Taking advantage of both the HR for donor design and the non-HR for donor integration, we developed a novel CRISPR/Cas9-mediated intron-targeting knockin strategy, by which knockin zebrafish can be efficiently generated without disruption of targeted endogenous genes. Compared with HR, error-prone non-homologous end joining (NHEJ)-involved non-HR knockin for zebrafish has two advantages. First, NHEJ is at least 10-fold more active than HR during early zebrafish development[12]. Second, unlike HR, NHEJ does not need the precise homology between the parent zebrafish and the targeting donor, avoiding time-consuming screening and genotyping of parent animals. More importantly, to maintain the integrity of targeted endogenous genes, we designed sgRNAs targeting introns, so that NHEJ-mediated indel mutations do not change the reading frame of targeted genes. In addition, intron targeting also theoretically increases the rate of in-frame insertion up to 3-fold in comparison with exon-based targeting. Furthermore, we artificially added the endogenous genome sequence spanning from the sgRNA target site to the 3′ intergenic region into donor plasmids. Therefore, the predicted forward ligation of the donor into the targeted locus retains the original reading frame and both 5′ and 3′ regulatory elements of targeted genes.
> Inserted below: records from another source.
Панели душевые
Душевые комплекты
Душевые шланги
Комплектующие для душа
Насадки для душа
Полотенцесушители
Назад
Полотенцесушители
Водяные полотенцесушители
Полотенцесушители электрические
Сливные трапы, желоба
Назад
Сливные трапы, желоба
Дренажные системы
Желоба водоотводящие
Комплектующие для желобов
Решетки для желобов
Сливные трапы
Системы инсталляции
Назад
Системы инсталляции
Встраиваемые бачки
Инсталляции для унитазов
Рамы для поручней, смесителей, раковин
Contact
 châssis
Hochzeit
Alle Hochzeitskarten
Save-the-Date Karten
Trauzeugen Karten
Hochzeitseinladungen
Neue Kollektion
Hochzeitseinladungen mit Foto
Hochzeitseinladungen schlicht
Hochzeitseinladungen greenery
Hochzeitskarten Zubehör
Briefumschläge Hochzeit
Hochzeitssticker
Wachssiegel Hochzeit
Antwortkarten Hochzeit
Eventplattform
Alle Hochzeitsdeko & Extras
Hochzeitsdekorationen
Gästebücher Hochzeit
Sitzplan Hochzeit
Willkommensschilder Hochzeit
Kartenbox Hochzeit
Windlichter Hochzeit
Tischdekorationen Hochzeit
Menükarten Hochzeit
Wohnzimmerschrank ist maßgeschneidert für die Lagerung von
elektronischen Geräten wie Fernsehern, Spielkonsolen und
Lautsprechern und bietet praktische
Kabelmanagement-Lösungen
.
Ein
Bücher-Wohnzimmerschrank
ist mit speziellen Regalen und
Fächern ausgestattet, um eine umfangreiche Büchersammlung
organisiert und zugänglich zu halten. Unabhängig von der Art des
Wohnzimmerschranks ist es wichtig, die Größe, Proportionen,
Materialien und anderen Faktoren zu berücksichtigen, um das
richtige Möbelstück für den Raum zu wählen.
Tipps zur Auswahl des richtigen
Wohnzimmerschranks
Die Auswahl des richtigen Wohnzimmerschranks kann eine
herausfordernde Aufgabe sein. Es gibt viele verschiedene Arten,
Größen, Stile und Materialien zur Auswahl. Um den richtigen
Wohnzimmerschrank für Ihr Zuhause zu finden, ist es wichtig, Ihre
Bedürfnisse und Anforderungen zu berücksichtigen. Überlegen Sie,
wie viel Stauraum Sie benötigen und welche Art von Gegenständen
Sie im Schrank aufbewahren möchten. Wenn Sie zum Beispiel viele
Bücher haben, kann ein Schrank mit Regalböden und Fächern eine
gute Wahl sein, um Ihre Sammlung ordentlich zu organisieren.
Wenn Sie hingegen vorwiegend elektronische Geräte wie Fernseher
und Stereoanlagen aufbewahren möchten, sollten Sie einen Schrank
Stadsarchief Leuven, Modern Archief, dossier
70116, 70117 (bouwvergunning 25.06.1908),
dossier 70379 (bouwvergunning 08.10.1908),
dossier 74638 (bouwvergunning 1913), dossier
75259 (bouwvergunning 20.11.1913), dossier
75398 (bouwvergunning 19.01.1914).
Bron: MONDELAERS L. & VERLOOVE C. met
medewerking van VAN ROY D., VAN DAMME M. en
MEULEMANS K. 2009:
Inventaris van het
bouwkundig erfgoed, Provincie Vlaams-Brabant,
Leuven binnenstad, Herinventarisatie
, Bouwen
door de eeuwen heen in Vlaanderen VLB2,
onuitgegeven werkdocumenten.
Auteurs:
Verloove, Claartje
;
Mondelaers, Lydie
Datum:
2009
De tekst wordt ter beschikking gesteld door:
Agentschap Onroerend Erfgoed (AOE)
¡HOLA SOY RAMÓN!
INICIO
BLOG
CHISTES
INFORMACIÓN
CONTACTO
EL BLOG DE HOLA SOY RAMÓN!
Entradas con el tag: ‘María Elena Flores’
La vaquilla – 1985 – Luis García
Taken together, this strategy has two advantages: (1) inserted exogenous genes can faithfully recapitulate the expression pattern of targeted endogenous genes; (2) the expression and function of targeted endogenous genes are maintained. Thus, the readiness, high efficiency and targeted gene integrity maintenance make our strategy an applicable knockin approach for zebrafish and even other organisms.